■ WHAT THE TASK REQUIRES
Pictures appear among the records below and must be omitted. Repeat exactly the lines from the line with "TECNICA EVO Ø92MM INCASSO" to the line with "उलुबेरिया उत्तर", both included.

Page-level text extractions
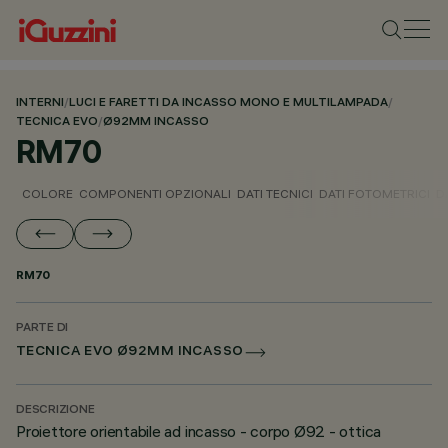
INTERNI
/
LUCI E FARETTI DA INCASSO MONO E MULTILAMPADA
/
TECNICA EVO
/
Ø92MM INCASSO
RM70
COLORE
COMPONENTI OPZIONALI
DATI TECNICI
DATI FOTOMETRICI
D
RM70
PARTE DI
TECNICA EVO Ø92MM INCASSO
DESCRIZIONE
Proiettore orientabile ad incasso - corpo Ø92 - ottica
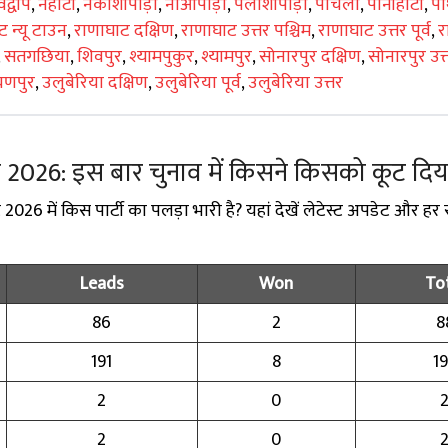
द्वीप
,
नैहाटी
,
नकाशीपाड़ा
,
नोआपाड़ा
,
पलाशीपाड़ा
,
पांचला
,
पानीहाटी
,
पा
 न्यू टाउन
,
राणाघाट दक्षिण
,
राणाघाट उत्तर पश्चिम
,
राणाघाट उत्तर पूर्व
,
र
,
सतगछिया
,
शिवपुर
,
श्यामपुकुर
,
श्यामपुर
,
सोनारपुर दक्षिण
,
सोनारपुर उत्
णपुर
,
उलुबेरिया दक्षिण
,
उलुबेरिया पूर्व
,
उलुबेरिया उत्तर
्ट 2026: इस बार चुनाव में किसने किसको कूट दिय
026 में किस पार्टी का पलड़ा भारी है? यहां देखें लेटेस्ट अपडेट और हर 
Leads
Won
To
86
2
8
191
8
1
2
0
2
0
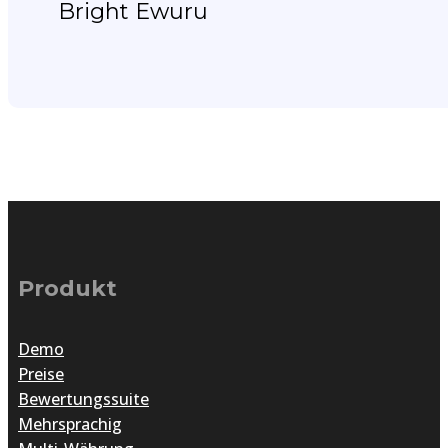
Bright Ewuru
Produkt
Demo
Preise
Bewertungssuite
Mehrsprachig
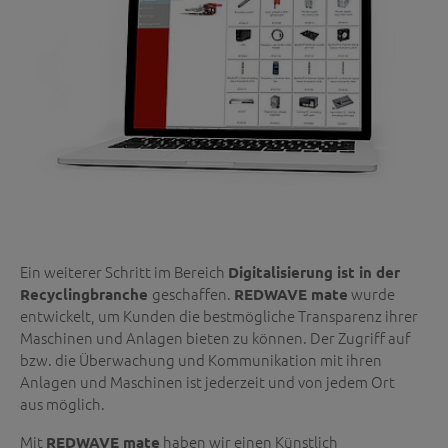
Ein weiterer Schritt im Bereich
Digitalisierung ist in der
geschaffen.
wurde
Recyclingbranche
REDWAVE mate
entwickelt, um Kunden die bestmögliche Transparenz ihrer
Maschinen und Anlagen bieten zu können. Der Zugriff auf
bzw. die Überwachung und Kommunikation mit ihren
Anlagen und Maschinen ist jederzeit und von jedem Ort
aus möglich.
Mit
haben wir einen Künstlich
REDWAVE mate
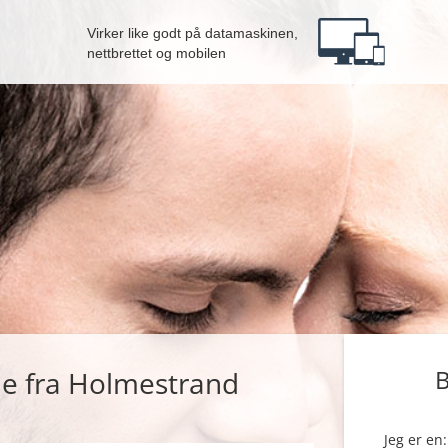
Virker like godt på datamaskinen,
nettbrettet og mobilen
ne fra Holmestrand
B
Jeg er en:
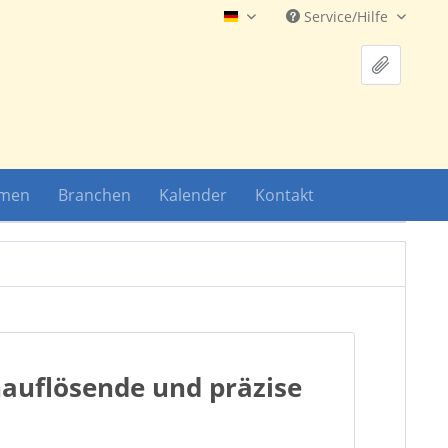
Service/Hilfe
Hauptshop Deutsch
hmen
Branchen
Kalender
Kontakt
hauflösende und präzise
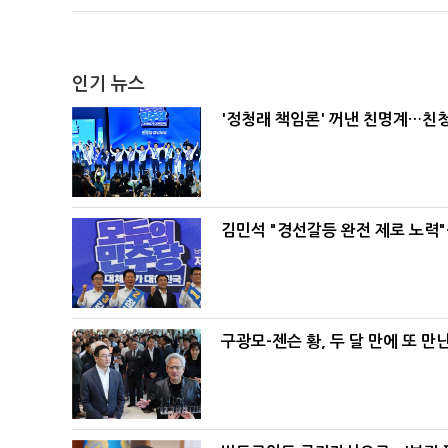
인기 뉴스
'정청래 책임론' 꺼낸 친명계…친
김민석 "경선갈등 완전 제로 노력"
구광모-젠슨 황, 두 달 만에 또 만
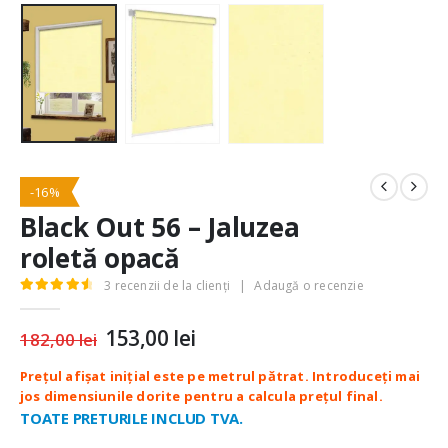
-16%
Black Out 56 – Jaluzea
roletă opacă
3
recenzii de la clienți
|
Adaugă o recenzie
4.67
out of 5
Prețul
153,00
lei
Prețul
182,00
lei
inițial
curent
a
este:
fost:
153,00 lei.
182,00 lei.
TOATE PRETURILE INCLUD TVA.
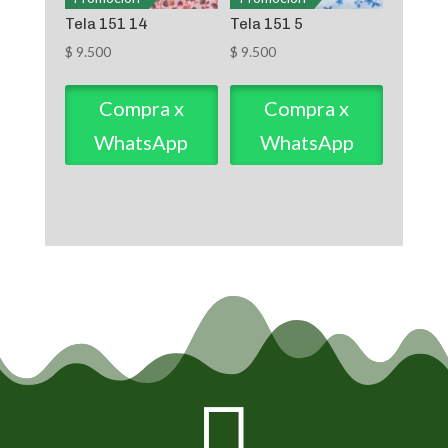
Tela 151 14
Tela 151 5
$
9.500
$
9.500
Compra x
Compra x
WhatsApp
WhatsApp


■ WRITTEN REPLY
TECNICA EVO Ø92MM INCASSO
DESCRIZIONE
Proiettore orientabile ad incasso - corpo Ø92 - ottica
द्वीप
,
नैहाटी
,
नकाशीपाड़ा
,
नोआपाड़ा
,
पलाशीपाड़ा
,
पांचला
,
पानीहाटी
,
पा
 न्यू टाउन
,
राणाघाट दक्षिण
,
राणाघाट उत्तर पश्चिम
,
राणाघाट उत्तर पूर्व
,
र
,
सतगछिया
,
शिवपुर
,
श्यामपुकुर
,
श्यामपुर
,
सोनारपुर दक्षिण
,
सोनारपुर उत्
णपुर
,
उलुबेरिया दक्षिण
,
उलुबेरिया पूर्व
,
उलुबेरिया उत्तर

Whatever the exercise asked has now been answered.